Protokoll der Sitzung vom 01.03.2001

Mindestens 3 600 Entlassungen sind in diesem Bereich vorprogrammiert. Weiterhin sollen die Kommunen geringere Zuschüsse vom Land erhalten. Die verbleibenden Erzieher müssen dann künftig mehr Kinder als bisher betreuen. Alles in allem sind mit diesem Kinderbetreuungsgesetz die Bedingungen für unsere Kinder in Sachsen-Anhalt schlechter geworden.

Vielerorts müssen die Eltern dafür auch noch tiefer in die Tasche greifen. Noch am 9. Januar 2001 erklärte Sozialministerin Frau Kuppe ganz energisch:

„Ich gehe davon aus, dass Beitragserhöhungen für Eltern im Jahr 2001 kein Thema sein werden.“

Ich bringe zwei Beispiele dafür, wie man sich selbst unglaubwürdig machen und ins Abseits stellen kann: In der Verwaltungsgemeinschaft Nördliche Börde im Ohrekreis müssen die Eltern seit dem 1. Januar 2001 einen Elternbeitrag von 330 DM monatlich statt bisher 180 DM zahlen. Ebenso ist es in der Saalkreisgemeinde Schochwitz. Ab dem 1. März 2001 kostet der Ganztagsplatz 220 DM statt bisher 180 DM, ab der elften Betreuungsstunde sogar 260 DM.

Auch die bestehende Volksinitiative „Für die Zukunft unserer Kinder“ in Sachsen-Anhalt stellte bereits Negativtendenzen in der Kinderbetreuung fest. So gehen die Folgen der Novellierung des Kinderbetreuungsgesetzes nicht spurlos an den Erziehern vorbei. Aufgrund der Entlassung von jüngeren Erzieherinnen und aufgrund des zu engen Personalschlüssels steigt der Krankenstand unter den Erzieherinnen dramatisch an. Es geht bereits an die Substanz.
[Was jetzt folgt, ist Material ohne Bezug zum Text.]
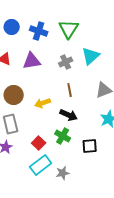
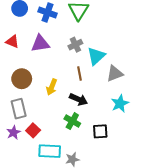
cyan triangle: (91, 56) -> (96, 56), moved
yellow arrow: (43, 103) -> (52, 87), turned -49
red square: (39, 143) -> (33, 130), moved
cyan rectangle: (41, 165) -> (50, 151), turned 40

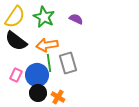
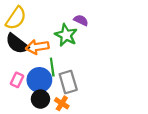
green star: (44, 17) -> (66, 35), moved
orange arrow: (47, 45) -> (37, 47), moved
gray rectangle: (68, 63) -> (68, 82), moved

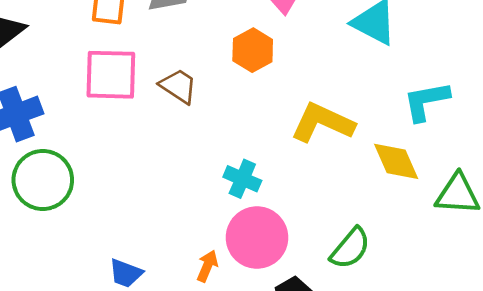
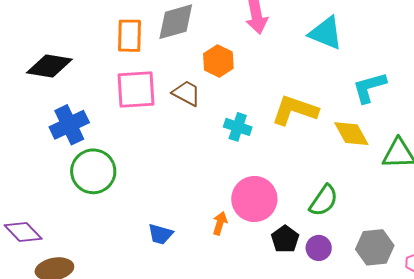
orange hexagon: (253, 50) -> (218, 61), moved
cyan cross: (242, 179) -> (238, 127), moved

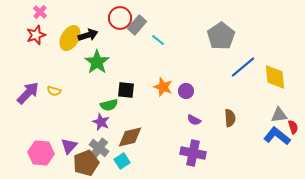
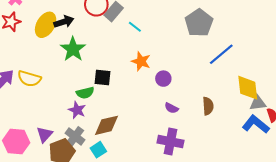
yellow diamond: (275, 77) -> (248, 88), moved
orange star: (163, 87) -> (141, 61), moved
yellow semicircle: (54, 91) -> (29, 79), size x1.6

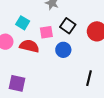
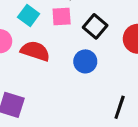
pink square: (46, 32) -> (62, 16), moved

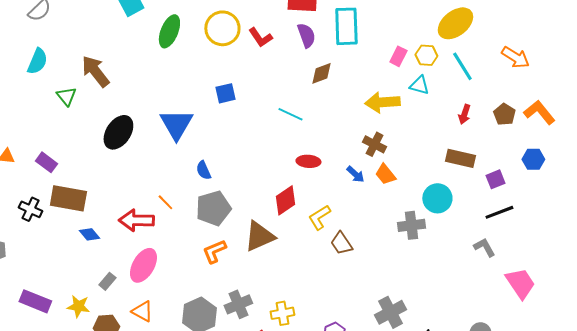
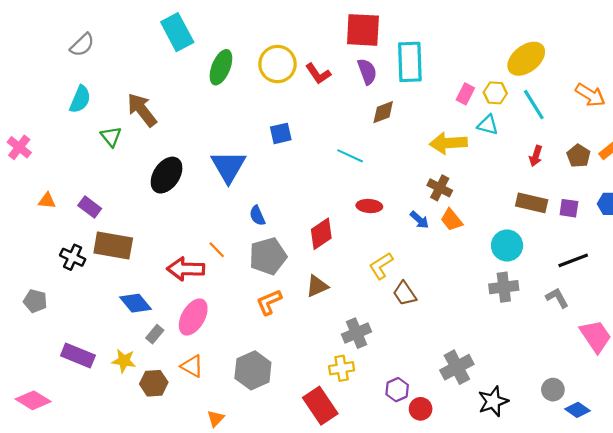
purple square: (495, 179) -> (569, 208), moved, turned 30
red diamond: (285, 200) -> (321, 234), moved
gray cross: (411, 225) -> (504, 287), moved
blue diamond: (89, 234) -> (136, 303), moved, size x1.4
brown triangle: (259, 236) -> (317, 286), size x0.7
gray cross: (238, 304) -> (357, 333), moved

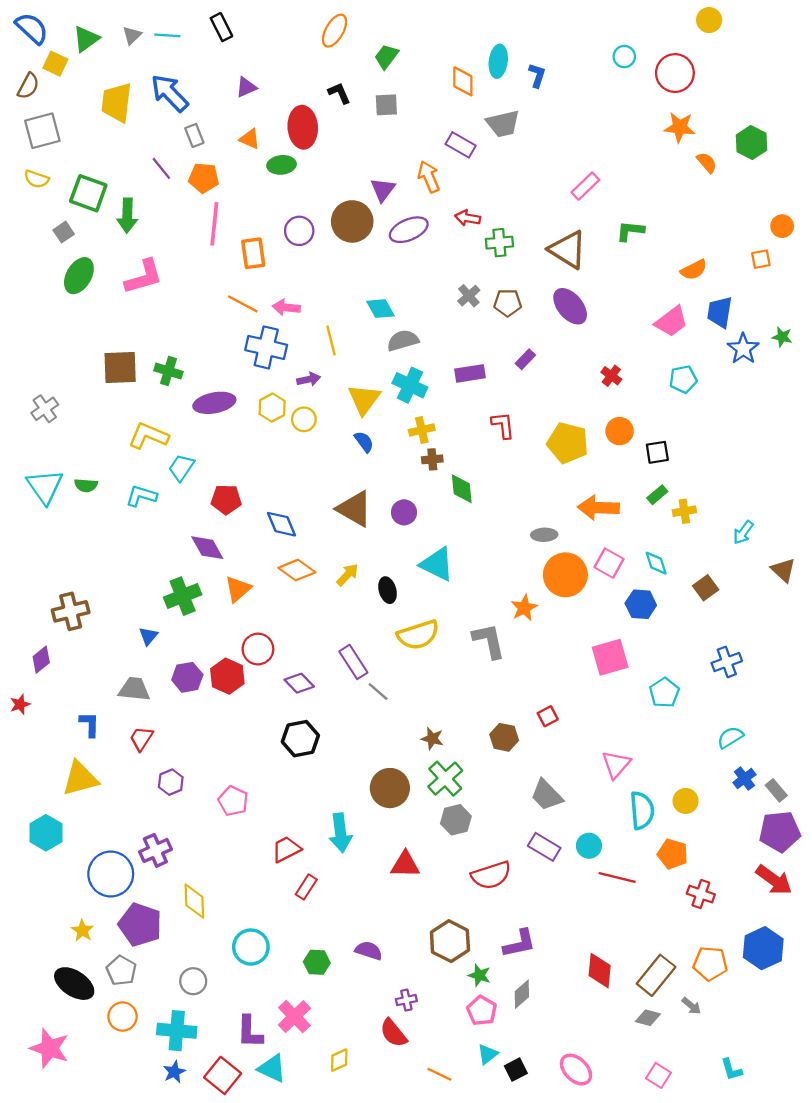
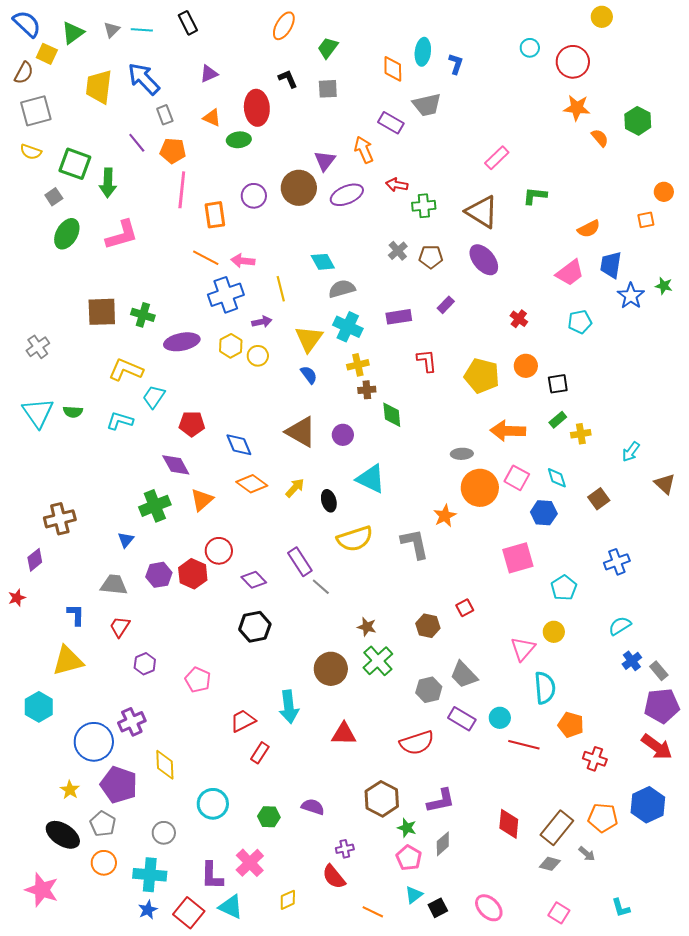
blue cross: (266, 347) -> (226, 295), turned -32
yellow circle: (686, 801) -> (554, 632), moved
gray hexagon: (456, 820) -> (429, 690), moved

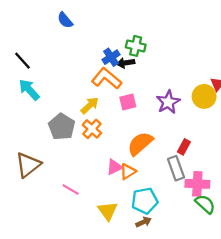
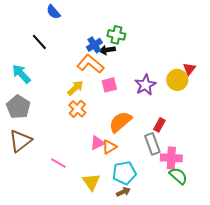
black line: (22, 61) -> (39, 42), moved
gray pentagon: (62, 127) -> (18, 107), moved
Damit verschärft sich die Betreuungssituation weiter auf Kosten der Kinder.

Meine Herren und Damen! So kann und darf es in unserem Land nicht weitergehen. Wir sind nach wie vor der Auffassung, dass primär Gelder in das Kinderbetreuungssystem und damit in die Zukunft unserer Kinder investiert werden müssen. Anderenfalls braucht sich

niemand darüber zu wundern, dass die Geburtenraten hierzulande immer niedriger werden.

Einerseits gibt die Landesregierung von Sachsen-Anhalt Unsummen für unwichtige Projekte aus, beispielsweise für die Landesvertretung in Berlin oder für unnötige und teuere Regierungskarossen. Andererseits spart die Landesregierung bei den Kleinsten. Das Verhältnis stimmt schon lange nicht mehr. Nicht zuletzt deshalb unterstützen wir das Volksbegehren der Initiative „Für die Zukunft unserer Kinder“ aus vollem Herzen. - Ich bedanke mich.

(Zustimmung von Herrn Büchner, DVU-FL, und von Herrn Preiß, DVU-FL)

Danke sehr. - Für die SPD-Fraktion spricht jetzt der Abgeordnete Herr Bischoff. Bitte, Herr Bischoff.

Herr Präsident! Meine Damen und Herren! Frau Feußner, Ihre Aussagen sind verlogen.

(Frau Feußner, CDU: Wieso? Ich habe doch nur das vorgetragen, was in der Antwort steht!)

- Sie sind verlogen. Ich fange gleich damit an.

(Zuruf von Herrn Dr. Bergner, CDU)

- Wie schön, dass auch Herr Bergner reagiert. Ich kann mich an die letzten Jahre erinnern, in denen Sie ständig gefordert haben, die konsumtiven Ausgaben aufgrund des Leistungsgesetzes zur Kinderbetreuung herunterzufahren. Das war Ihre ständige Aussage.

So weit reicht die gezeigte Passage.